• _Task instructions_
In the entries below, count the lines that include the word "proefpakket" and reply with the number alone.

Start of Block

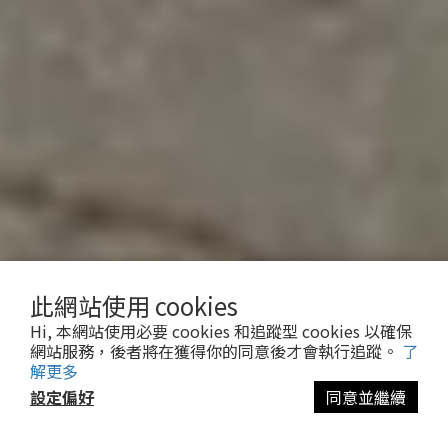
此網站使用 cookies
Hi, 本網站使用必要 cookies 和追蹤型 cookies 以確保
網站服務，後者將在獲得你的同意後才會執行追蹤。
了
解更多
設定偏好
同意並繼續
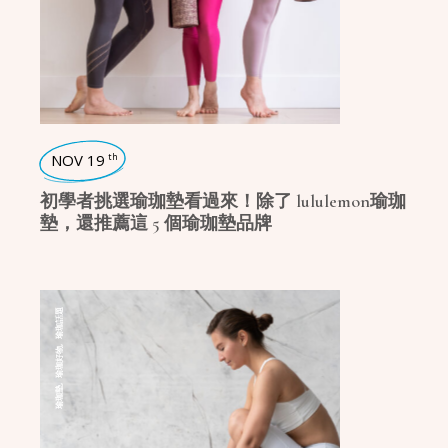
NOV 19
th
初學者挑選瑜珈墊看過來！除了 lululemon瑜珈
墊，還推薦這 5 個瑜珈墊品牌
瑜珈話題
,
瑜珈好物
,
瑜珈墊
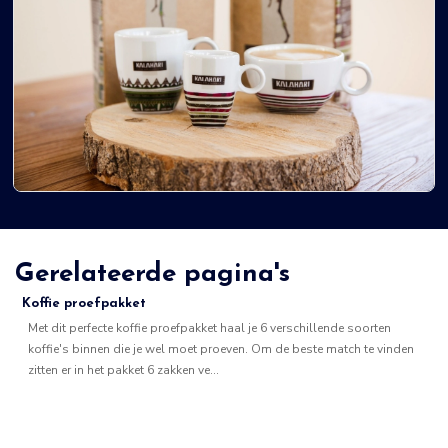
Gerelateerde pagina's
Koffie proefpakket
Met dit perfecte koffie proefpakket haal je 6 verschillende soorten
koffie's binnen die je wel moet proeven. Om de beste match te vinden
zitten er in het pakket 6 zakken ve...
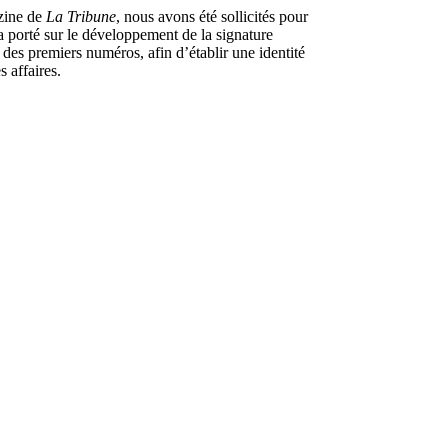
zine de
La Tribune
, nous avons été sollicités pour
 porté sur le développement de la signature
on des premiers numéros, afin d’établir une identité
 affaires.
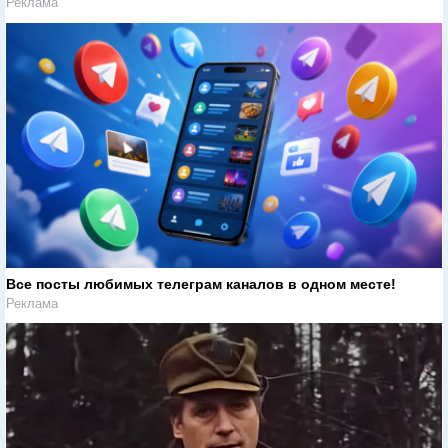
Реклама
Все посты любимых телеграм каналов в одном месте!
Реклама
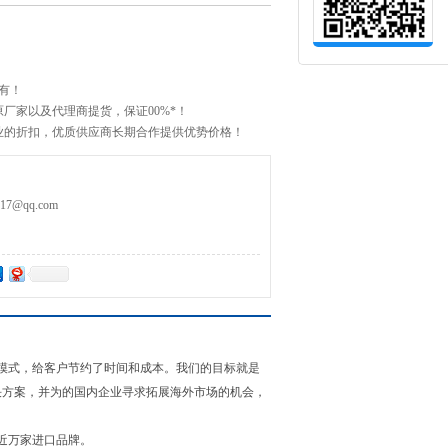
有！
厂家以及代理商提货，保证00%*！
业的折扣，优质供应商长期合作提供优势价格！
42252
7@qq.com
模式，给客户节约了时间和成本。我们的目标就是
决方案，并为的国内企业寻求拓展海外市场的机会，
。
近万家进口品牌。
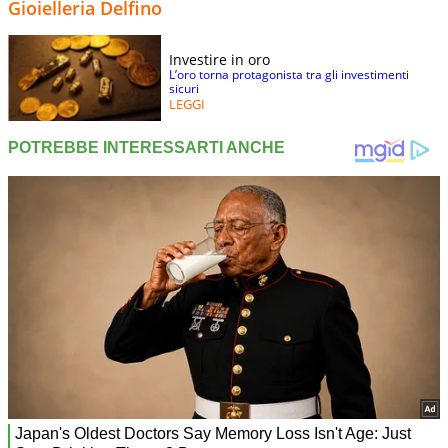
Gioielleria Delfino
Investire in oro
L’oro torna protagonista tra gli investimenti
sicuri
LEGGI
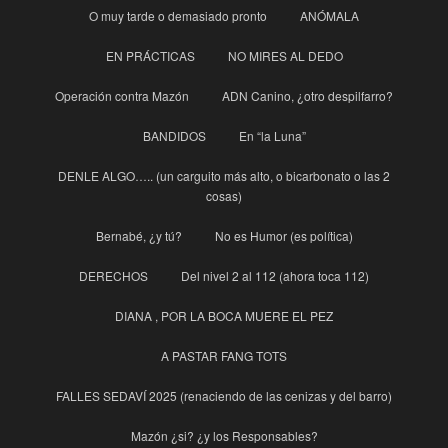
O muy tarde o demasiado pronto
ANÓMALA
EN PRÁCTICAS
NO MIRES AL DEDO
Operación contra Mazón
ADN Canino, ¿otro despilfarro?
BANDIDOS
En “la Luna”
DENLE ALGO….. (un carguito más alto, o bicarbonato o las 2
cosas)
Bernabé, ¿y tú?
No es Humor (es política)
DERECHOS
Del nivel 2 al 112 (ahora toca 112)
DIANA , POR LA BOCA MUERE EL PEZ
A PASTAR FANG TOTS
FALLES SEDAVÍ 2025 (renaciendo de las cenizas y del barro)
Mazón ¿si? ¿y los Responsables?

End of Block

• _Result_
2